## EXERCISE BRIEF
Beginning with the line that holds "警察など官公署からの要請" in the data below, give again every line through the one that holds "日本調剤の医院開業サポート", exactly as written.

---- DATA UNDER STUDY

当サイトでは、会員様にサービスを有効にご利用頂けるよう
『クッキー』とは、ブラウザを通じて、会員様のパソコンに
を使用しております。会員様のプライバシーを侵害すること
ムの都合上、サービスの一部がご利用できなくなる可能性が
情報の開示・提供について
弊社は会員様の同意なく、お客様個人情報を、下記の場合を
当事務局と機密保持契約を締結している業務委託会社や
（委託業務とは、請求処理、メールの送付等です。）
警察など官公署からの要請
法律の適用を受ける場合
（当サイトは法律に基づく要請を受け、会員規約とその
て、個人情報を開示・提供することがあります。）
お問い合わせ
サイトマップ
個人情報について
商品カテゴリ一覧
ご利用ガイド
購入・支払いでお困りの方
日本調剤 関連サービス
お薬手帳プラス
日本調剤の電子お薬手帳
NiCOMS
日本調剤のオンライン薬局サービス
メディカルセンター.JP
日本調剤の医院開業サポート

--------
---- DATA UNDER STUDY

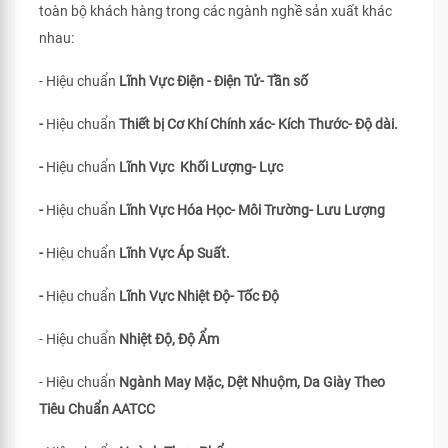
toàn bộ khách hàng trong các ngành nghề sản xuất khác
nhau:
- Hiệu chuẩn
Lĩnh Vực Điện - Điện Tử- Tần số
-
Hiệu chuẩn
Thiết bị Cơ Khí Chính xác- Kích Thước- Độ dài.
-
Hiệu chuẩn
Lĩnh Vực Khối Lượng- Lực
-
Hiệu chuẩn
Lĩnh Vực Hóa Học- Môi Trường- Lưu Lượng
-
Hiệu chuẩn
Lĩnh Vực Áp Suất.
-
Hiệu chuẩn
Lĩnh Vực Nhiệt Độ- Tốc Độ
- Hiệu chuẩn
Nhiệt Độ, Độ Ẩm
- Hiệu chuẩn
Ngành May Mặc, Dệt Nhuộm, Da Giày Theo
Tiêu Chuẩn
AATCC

--------
---- DATA UNDER STUDY

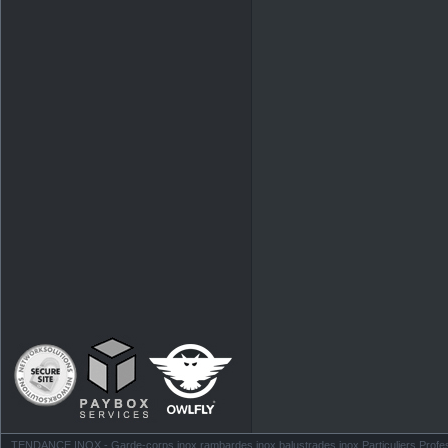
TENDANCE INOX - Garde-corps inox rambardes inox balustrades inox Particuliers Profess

--------

## SOLUTION BELOW
警察など官公署からの要請
法律の適用を受ける場合
（当サイトは法律に基づく要請を受け、会員規約とその
て、個人情報を開示・提供することがあります。）
お問い合わせ
サイトマップ
個人情報について
商品カテゴリ一覧
ご利用ガイド
購入・支払いでお困りの方
日本調剤 関連サービス
お薬手帳プラス
日本調剤の電子お薬手帳
NiCOMS
日本調剤のオンライン薬局サービス
メディカルセンター.JP
日本調剤の医院開業サポート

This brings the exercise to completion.